12 July 2021

Solzhenitsyn's Warning to the West, Part IV

 


Day four of selected passages from Solzhenitsyn’s Warning to the West, from his speech to the AFL-CIO in D.C. on 30 June 1975.  In ’75, for those too young to remember, the U.S. Government was trying to avoid Nuclear War with the USSR by pandering and détente.  Ford was not a strong voice for freedom.  Here’s what Alexandr thought of that diplomatic approach.  Again, note how this lines up with current events and how we’re dealing with China currently:

You have to understand the nature of Communism, all of Lenin’s teachings, are that anyone who doesn’t take what’s lying in front of him is considered a fool.  If you can take it, do so.  If you can attack, strike.  But if there’s a wall, then retreat. [No shit, that’s a direct fucking quote.]  The Communist leaders respect only firmness and have contempt for persons who continually give in to them.  Your people are now saying—and this is the last quotation Iam going to give you from the statements of your leaders—'Power, without any attempt at conciliation, will lead to a world conflict.’  But I would say that power with continual acquiescence is not power at all.

 From our experience I can tell you that only firmness makes it possible to withstand the assaults of Communist totalitarianism.  History offers many examples, and let me give you some of them.  Look at little Finland in 1939, which by its own forces withstood the attack.  You, in 1948, defended Berlin by your own firmness of spirit, and there was no world conflict.  In Korea in 1950 you stood up to the Communists, only by your firmness, and there was no world conflict.  In 1962 you forced the missiles to be removed from Cuba.  Again it was only firmness, and there was no world conflict.  The late Konrad Adenauer conducted firm negotiations with Khrushchev and initiated a genuine détente with Khrushchev, who started to make concessions…

 …We, the dissidents of the USSR, have no tanks, no weapons, no organization.  We have nothing.  Our hands are empty.  We have only our hearts and what we have lived through in the half century under this system.  And whenever we have found the firmness within ourselves to stand up for our rights, we have done so.  It is only by firmness of spirit that we have withstood.  And if I am standing here before you, it is not because of the kindness or good will of Communism, not thanks to détente, but due to my own firmness and your firm support.  They knew that I would not yield an inch, not a hair’s breadth.  And when they could do nothing they themselves fell back.

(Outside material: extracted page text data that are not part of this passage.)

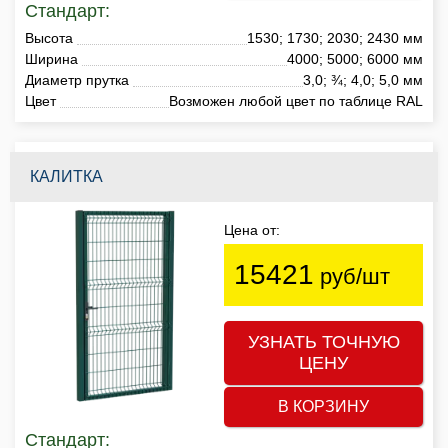
Стандарт:
Высота
1530; 1730; 2030; 2430 мм
Ширина
4000; 5000; 6000 мм
Диаметр прутка
3,0; ¾; 4,0; 5,0 мм
Цвет
Возможен любой цвет по таблице RAL
КАЛИТКА
Цена от:
15421
руб/шт
УЗНАТЬ ТОЧНУЮ
ЦЕНУ
В КОРЗИНУ
Стандарт:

 …Finally to evaluate everything that I have said to you, we need not remain on the level of practical calculations.  Why did such and such a country act in such and such a way?  What were they counting on?  Instead we should rise above this to the moral level and say: ‘In 1933 and 1941 your leaders and the whole Western world made an unprincipled deal with totalitarianism.’  We will have to pay for this; someday it will come back to haunt us.  For thirty years we have been paying for it.  And we’re going to pay for it in an even worse way in the future. 

Look around.  Check’s come due.  Pay attention.